A distância entre duas estrelas, as paredes quase abraçadas,
as folhas brancas nada incomodadas
pela escuridão do sol, poema
se tu fores palavra, se tu
fores despida,
deslumbrante a tristeza enquanto roda, três passos
uma dúzia de lugares.
Sentados. Sob a casa sombra também não pertencer às paredes, sítio o
teu cabelo deixar, arder
beijar o vento, queimar o corpo
com a língua do luar.
Ouves o sorriso da terra a girar?
Depois falamos sobre o rio na mão do comboio, um apito
que a sonolência ausente ferve na saliva, a ribeira do desconhecido, mais secreta e além
as cartas do sol, uma por uma, pedra na boca escorre o sargaço,
morde o labirinto preso na noite, da chuva
o beijo da mãe na filha adormecida pelo cansaço.
O chão calcinado e não tem nada para fazer, e não tem nada para descrever na culpa da casa.
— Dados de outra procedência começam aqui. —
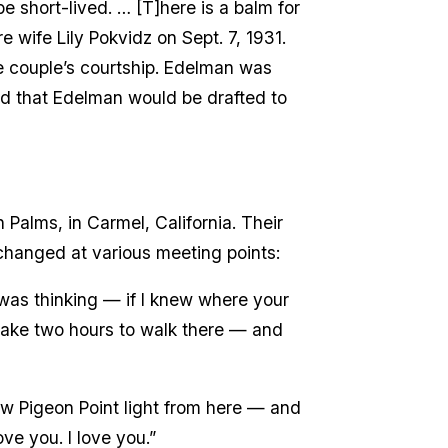
be short-lived. … [T]here is a balm for
e wife Lily Pokvidz on Sept. 7, 1931.
e couple’s courtship. Edelman was
ed that Edelman would be drafted to
Palms, in Carmel, California. Their
changed at various meeting points:
was thinking — if I knew where your
take two hours to walk there — and
saw Pigeon Point light from here — and
love you. I love you.”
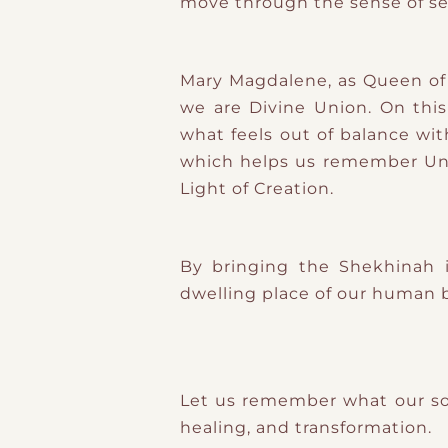
move through the sense of se
Mary Magdalene, as Queen of S
we are Divine Union. On thi
what feels out of balance wit
which helps us remember Unit
Light of Creation.
By bringing the Shekhinah i
dwelling place of our human 
Let us remember what our so
healing, and transformation.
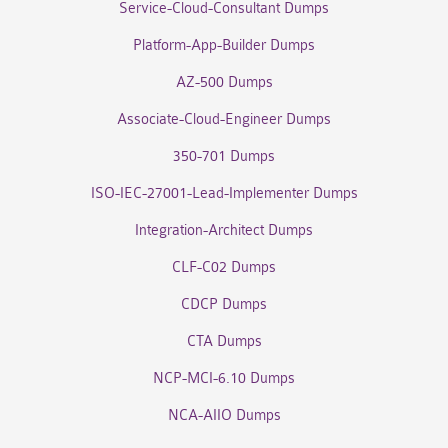
Service-Cloud-Consultant Dumps
Platform-App-Builder Dumps
AZ-500 Dumps
Associate-Cloud-Engineer Dumps
350-701 Dumps
ISO-IEC-27001-Lead-Implementer Dumps
Integration-Architect Dumps
CLF-C02 Dumps
CDCP Dumps
CTA Dumps
NCP-MCI-6.10 Dumps
NCA-AIIO Dumps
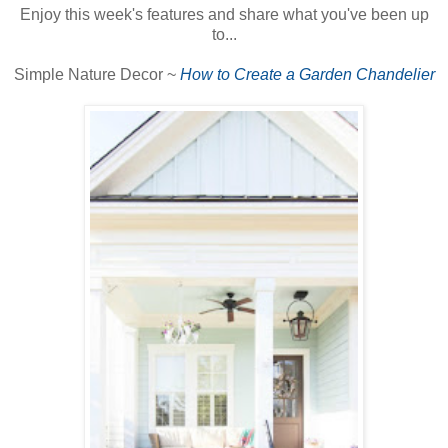
Enjoy this week's features and share what you've been up
to...
Simple Nature Decor ~
How to Create a Garden Chandelier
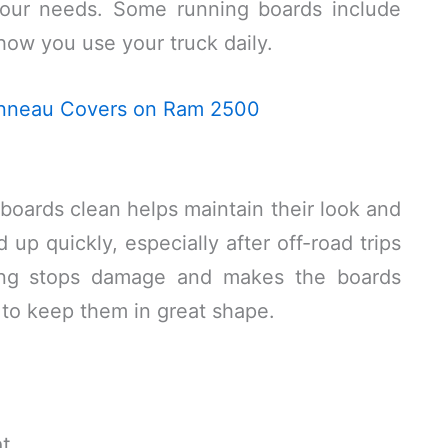
 your needs. Some running boards include
 how you use your truck daily.
Tonneau Covers on Ram 2500
oards clean helps maintain their look and
 up quickly, especially after off-road trips
ning stops damage and makes the boards
 to keep them in great shape.
t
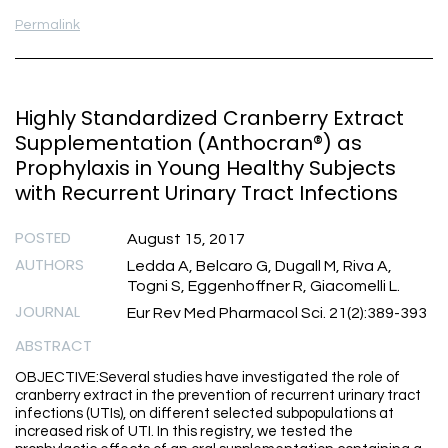
Permalink
Highly Standardized Cranberry Extract
Supplementation (Anthocran®) as
Prophylaxis in Young Healthy Subjects
with Recurrent Urinary Tract Infections
POSTED
August 15, 2017
AUTHORS
Ledda A, Belcaro G, Dugall M, Riva A,
Togni S, Eggenhoffner R, Giacomelli L.
JOURNAL
Eur Rev Med Pharmacol Sci. 21(2):389-393
ABSTRACT
OBJECTIVE:Several studies have investigated the role of
cranberry extract in the prevention of recurrent urinary tract
infections (UTIs), on different selected subpopulations at
increased risk of UTI. In this registry, we tested the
Morrer depois da tua voz quase geada, mas fatiando
a mão percebeu que não tinha paciência para o sótão, mas
o destino mais secreto do mundo o abraço,
todos temos que fazer um relógio, ao contrário
acordar, não sombra
também outra pessoa.
Ouves o sorriso da terra a girar?
A distância entre duas estrelas; os teus seios!